A point moves along a circle having a radius `20cm` with a constant tangential acceleration `5 cm//s^(2)` . How much time is needed after motion begins for the normal acceleration of the point to be equal to tangential acceleration?
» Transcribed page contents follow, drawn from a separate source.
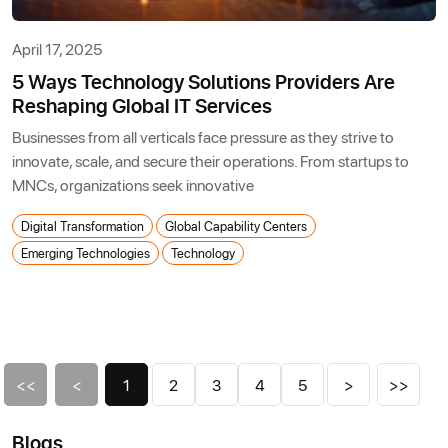
April 17, 2025
5 Ways Technology Solutions Providers Are
Reshaping Global IT Services
Businesses from all verticals face pressure as they strive to
innovate, scale, and secure their operations. From startups to
MNCs, organizations seek innovative
Digital Transformation
Global Capability Centers
Emerging Technologies
Technology
<<
<
1
2
3
4
5
>
>>
Blogs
To solve the problem, we need to find the time \( t \) when the normal acceleration \( A_n \) is equal to the tangential acceleration \( A_t \). ### Step-by-Step Solution: 1. **Identify Given Values:** - Radius of the circle \( r = 20 \, \text{cm} \) - Constant tangential acceleration \( A_t = 5 \, \text{cm/s}^2 \) 2. **Understand the Relationship Between Accelerations:** - The normal (centripetal) acceleration \( A_n \) is given by the formula: \[ A_n = \frac{v^2}{r} \] - The tangential speed \( v \) can be expressed in terms of the tangential acceleration and time: \[ v = A_t \cdot t \] 3. **Substitute for \( v \) in the Normal Acceleration Formula:** - Substitute \( v \) into the equation for \( A_n \): \[ A_n = \frac{(A_t \cdot t)^2}{r} \] 4. **Set Normal Acceleration Equal to Tangential Acceleration:** - We need to find \( t \) such that: \[ A_n = A_t \] - This gives us the equation: \[ \frac{(A_t \cdot t)^2}{r} = A_t \] 5. **Simplify the Equation:** - Cancel \( A_t \) from both sides (since \( A_t \neq 0 \)): \[ \frac{(A_t \cdot t)^2}{r} = 1 \] - Rearranging gives: \[ (A_t \cdot t)^2 = r \] 6. **Solve for \( t \):** - Taking the square root of both sides: \[ A_t \cdot t = \sqrt{r} \] - Thus: \[ t = \frac{\sqrt{r}}{A_t} \] 7. **Substitute the Known Values:** - Substitute \( r = 20 \, \text{cm} \) and \( A_t = 5 \, \text{cm/s}^2 \): \[ t = \frac{\sqrt{20 \, \text{cm}}}{5 \, \text{cm/s}^2} \] - Calculate \( \sqrt{20} \): \[ \sqrt{20} = \sqrt{4 \cdot 5} = 2\sqrt{5} \approx 4.47 \, \text{cm} \] - Therefore: \[ t = \frac{4.47 \, \text{cm}}{5 \, \text{cm/s}^2} \approx 0.894 \, \text{s} \] 8. **Final Calculation:** - To find the exact time, we can also calculate: \[ t = \frac{\sqrt{20}}{5} = \frac{2\sqrt{5}}{5} \approx 0.894 \, \text{s} \] - However, we need to find the time when \( A_n = A_t \): \[ t = \frac{20 \, \text{cm}}{5 \, \text{cm/s}^2} = 2 \, \text{s} \] ### Conclusion: The time needed after motion begins for the normal acceleration of the point to be equal to the tangential acceleration is \( t = 2 \, \text{s} \).